REQUIRED ACTION: Go through the lines below one by one and count those holding the string "Hirurško". Give the count alone.

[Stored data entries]
++++
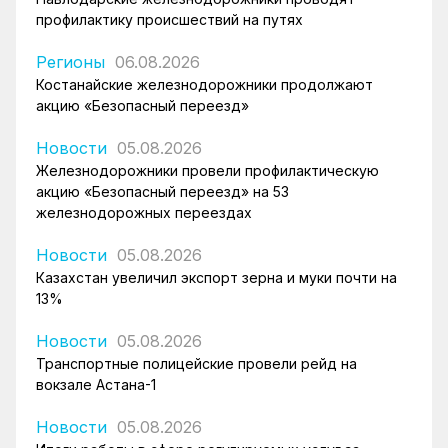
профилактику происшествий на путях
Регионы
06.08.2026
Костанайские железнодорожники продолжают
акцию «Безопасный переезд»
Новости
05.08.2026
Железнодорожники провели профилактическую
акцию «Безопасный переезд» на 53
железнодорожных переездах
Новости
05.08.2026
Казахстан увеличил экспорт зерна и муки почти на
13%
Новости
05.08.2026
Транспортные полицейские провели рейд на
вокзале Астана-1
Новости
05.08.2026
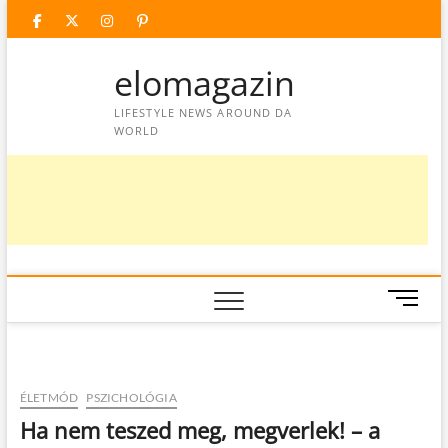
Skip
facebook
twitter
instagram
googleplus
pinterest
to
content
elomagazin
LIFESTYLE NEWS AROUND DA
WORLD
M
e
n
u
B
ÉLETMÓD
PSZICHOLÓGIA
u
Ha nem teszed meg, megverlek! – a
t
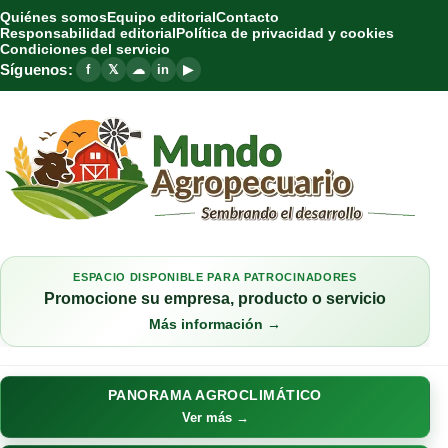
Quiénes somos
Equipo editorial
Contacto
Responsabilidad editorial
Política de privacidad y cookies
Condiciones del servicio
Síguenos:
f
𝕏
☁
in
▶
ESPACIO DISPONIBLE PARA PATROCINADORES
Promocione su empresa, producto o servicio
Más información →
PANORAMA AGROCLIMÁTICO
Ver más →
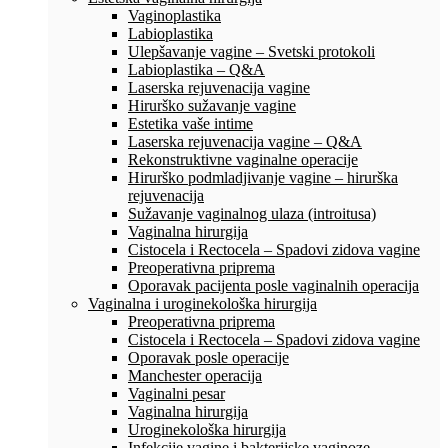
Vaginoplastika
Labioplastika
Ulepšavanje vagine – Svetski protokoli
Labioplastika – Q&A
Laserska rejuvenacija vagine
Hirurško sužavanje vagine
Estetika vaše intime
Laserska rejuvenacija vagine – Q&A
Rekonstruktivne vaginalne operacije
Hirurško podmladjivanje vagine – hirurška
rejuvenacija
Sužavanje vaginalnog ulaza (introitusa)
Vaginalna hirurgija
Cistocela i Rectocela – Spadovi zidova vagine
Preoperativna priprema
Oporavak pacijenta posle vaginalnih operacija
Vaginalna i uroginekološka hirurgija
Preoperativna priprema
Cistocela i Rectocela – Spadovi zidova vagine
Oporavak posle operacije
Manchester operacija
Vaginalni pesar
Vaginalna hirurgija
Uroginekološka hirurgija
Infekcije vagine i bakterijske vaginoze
++++
RESULT BELOW: 2